** WORK ITEM **
Among the records that follow, set down only the lines from the one containing "bedrijven eerst de kraan dichtdraaien en hun" to the one containing "überaus ästhetischer Küchenhelfer ist", both included, exactly.
——————————
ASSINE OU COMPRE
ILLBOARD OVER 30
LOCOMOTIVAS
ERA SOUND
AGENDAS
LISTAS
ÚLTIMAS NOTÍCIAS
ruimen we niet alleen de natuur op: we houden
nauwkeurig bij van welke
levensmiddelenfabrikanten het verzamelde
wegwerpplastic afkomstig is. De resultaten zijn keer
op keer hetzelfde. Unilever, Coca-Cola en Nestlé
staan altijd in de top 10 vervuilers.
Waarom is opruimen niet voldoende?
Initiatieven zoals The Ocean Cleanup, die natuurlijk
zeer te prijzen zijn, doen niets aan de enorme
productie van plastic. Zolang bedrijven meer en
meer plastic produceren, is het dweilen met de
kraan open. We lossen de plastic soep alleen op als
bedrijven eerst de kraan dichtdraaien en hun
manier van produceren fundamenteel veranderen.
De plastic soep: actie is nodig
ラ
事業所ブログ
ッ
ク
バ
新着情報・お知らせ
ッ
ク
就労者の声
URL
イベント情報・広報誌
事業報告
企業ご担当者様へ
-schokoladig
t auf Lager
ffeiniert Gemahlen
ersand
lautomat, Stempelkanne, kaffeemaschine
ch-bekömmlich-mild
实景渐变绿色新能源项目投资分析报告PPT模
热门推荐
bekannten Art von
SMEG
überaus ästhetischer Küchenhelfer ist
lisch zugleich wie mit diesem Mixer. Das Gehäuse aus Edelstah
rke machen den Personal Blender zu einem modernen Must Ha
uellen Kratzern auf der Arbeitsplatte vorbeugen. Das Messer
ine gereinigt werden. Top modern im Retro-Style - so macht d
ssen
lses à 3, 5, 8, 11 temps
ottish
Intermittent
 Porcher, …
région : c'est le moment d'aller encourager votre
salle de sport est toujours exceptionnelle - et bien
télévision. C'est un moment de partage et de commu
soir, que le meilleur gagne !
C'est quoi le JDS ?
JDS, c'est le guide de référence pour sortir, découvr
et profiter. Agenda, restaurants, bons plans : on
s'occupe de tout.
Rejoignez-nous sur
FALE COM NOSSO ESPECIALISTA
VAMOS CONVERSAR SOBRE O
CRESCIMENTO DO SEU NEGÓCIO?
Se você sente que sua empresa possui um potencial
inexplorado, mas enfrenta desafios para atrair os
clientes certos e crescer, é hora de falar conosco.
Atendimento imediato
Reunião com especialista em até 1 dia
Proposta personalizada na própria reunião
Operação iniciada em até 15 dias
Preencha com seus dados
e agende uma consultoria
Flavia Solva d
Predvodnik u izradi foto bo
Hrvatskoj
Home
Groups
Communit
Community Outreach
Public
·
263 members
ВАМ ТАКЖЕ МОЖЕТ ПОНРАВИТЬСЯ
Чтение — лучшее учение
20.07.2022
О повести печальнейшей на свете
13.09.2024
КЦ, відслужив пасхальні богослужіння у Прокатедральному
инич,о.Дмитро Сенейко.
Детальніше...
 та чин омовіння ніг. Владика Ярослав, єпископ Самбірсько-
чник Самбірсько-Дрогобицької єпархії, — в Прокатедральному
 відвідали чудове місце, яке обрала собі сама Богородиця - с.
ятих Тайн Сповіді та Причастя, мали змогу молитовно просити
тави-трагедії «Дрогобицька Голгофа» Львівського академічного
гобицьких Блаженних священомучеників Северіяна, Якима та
——————————
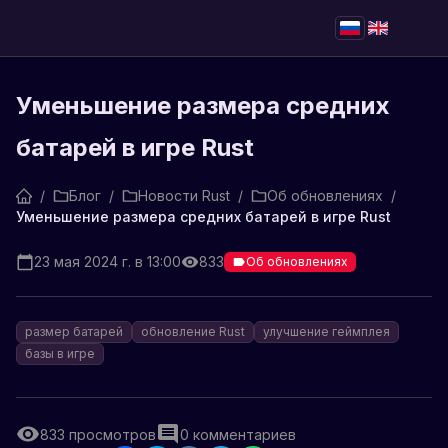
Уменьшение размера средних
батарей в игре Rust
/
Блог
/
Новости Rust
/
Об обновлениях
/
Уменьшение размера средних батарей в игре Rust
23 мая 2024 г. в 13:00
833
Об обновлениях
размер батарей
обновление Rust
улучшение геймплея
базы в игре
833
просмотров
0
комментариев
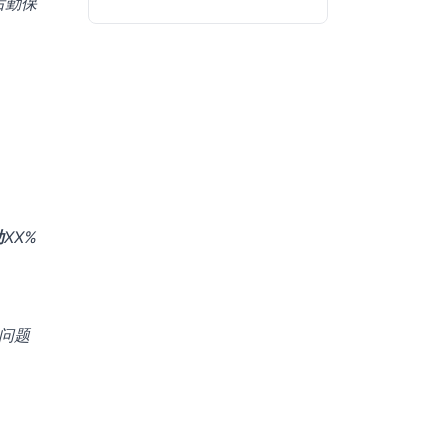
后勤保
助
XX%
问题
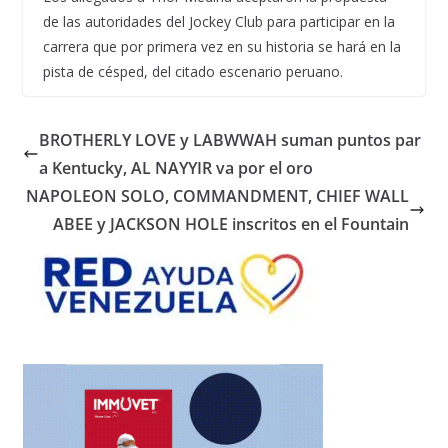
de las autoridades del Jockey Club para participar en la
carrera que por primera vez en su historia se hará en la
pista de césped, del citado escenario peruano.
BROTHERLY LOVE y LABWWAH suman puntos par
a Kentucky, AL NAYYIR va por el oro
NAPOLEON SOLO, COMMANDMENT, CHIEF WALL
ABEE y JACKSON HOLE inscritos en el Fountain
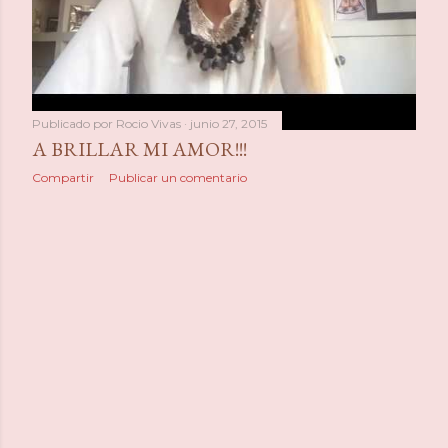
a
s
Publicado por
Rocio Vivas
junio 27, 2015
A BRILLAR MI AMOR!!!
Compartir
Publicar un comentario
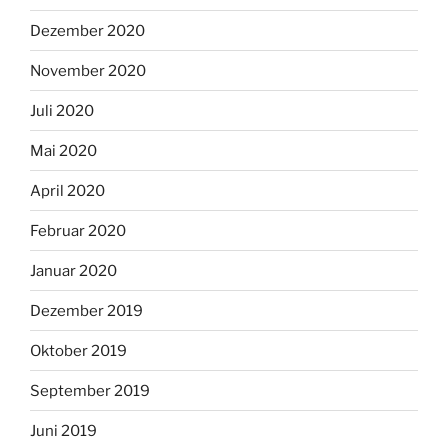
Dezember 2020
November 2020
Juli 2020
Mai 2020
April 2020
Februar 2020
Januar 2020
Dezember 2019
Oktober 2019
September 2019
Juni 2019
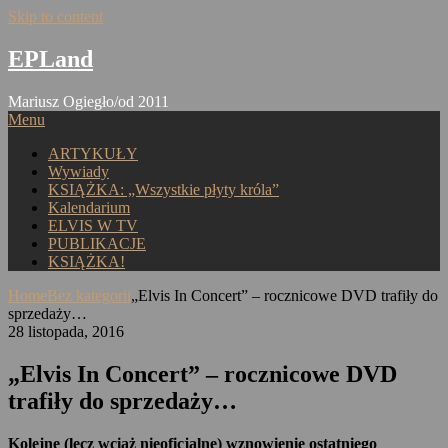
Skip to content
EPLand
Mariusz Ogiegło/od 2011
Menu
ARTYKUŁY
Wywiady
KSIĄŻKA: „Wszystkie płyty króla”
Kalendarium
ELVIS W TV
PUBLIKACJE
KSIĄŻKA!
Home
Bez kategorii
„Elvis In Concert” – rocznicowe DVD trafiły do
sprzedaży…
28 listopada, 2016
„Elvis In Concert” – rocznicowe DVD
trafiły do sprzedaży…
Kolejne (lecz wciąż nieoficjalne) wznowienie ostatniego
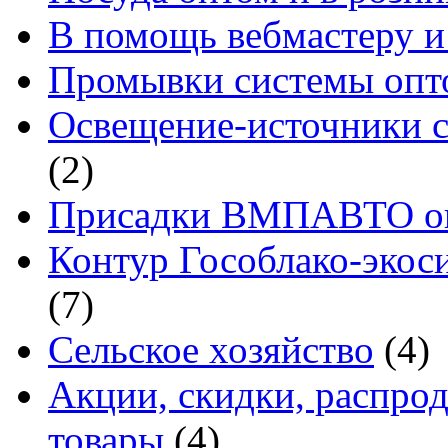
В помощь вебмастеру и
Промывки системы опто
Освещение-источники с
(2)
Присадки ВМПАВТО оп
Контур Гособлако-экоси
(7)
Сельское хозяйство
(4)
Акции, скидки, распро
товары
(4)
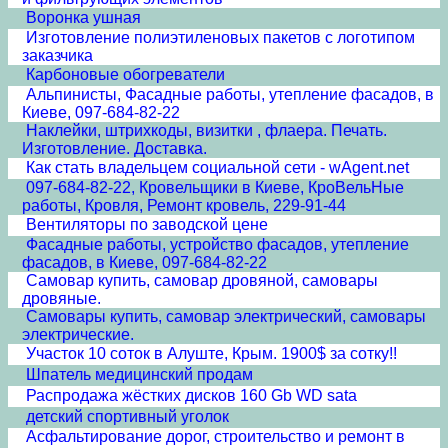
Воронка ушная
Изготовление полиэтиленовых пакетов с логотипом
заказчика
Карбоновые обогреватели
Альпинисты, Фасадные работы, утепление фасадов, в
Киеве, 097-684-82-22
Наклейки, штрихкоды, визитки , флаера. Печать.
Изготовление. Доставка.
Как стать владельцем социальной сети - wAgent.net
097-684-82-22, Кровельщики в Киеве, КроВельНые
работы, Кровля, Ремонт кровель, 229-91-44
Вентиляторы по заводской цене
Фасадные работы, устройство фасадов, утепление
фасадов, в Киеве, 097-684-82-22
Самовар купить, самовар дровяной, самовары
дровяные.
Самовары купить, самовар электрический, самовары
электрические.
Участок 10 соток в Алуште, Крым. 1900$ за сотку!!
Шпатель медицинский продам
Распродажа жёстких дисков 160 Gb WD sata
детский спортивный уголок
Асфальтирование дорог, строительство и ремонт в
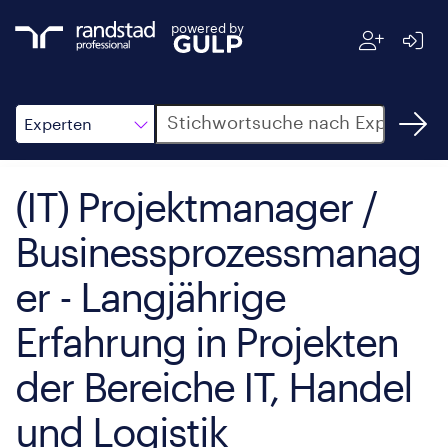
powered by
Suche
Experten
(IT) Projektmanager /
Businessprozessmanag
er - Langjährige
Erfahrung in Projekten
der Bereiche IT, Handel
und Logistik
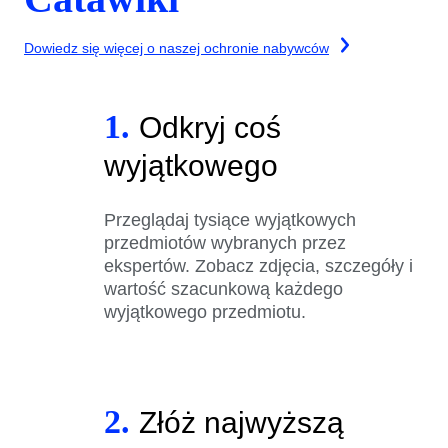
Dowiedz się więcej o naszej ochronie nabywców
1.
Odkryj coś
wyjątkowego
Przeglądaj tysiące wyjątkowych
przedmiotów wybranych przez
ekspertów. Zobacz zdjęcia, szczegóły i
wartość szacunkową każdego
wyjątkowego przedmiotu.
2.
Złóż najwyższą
——————————
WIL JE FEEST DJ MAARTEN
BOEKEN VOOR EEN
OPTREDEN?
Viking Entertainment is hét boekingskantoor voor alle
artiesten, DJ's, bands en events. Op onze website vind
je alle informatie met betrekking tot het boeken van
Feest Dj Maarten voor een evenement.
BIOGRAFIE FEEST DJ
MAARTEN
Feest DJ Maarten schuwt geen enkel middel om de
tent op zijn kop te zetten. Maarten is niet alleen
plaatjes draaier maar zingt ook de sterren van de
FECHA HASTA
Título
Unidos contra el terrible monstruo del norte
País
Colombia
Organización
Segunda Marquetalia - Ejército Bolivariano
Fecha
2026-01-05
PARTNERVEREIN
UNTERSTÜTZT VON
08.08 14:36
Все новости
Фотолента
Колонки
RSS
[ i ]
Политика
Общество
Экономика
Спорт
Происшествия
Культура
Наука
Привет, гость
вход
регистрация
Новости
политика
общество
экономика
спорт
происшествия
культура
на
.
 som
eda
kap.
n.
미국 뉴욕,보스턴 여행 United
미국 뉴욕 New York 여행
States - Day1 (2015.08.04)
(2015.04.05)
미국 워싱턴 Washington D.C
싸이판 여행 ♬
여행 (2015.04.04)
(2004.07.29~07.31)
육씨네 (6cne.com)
——————————
** RESPONSE TO THE TASK **
bedrijven eerst de kraan dichtdraaien en hun
manier van produceren fundamenteel veranderen.
De plastic soep: actie is nodig
ラ
事業所ブログ
ッ
ク
バ
新着情報・お知らせ
ッ
ク
就労者の声
URL
イベント情報・広報誌
事業報告
企業ご担当者様へ
-schokoladig
t auf Lager
ffeiniert Gemahlen
ersand
lautomat, Stempelkanne, kaffeemaschine
ch-bekömmlich-mild
实景渐变绿色新能源项目投资分析报告PPT模
热门推荐
bekannten Art von
SMEG
überaus ästhetischer Küchenhelfer ist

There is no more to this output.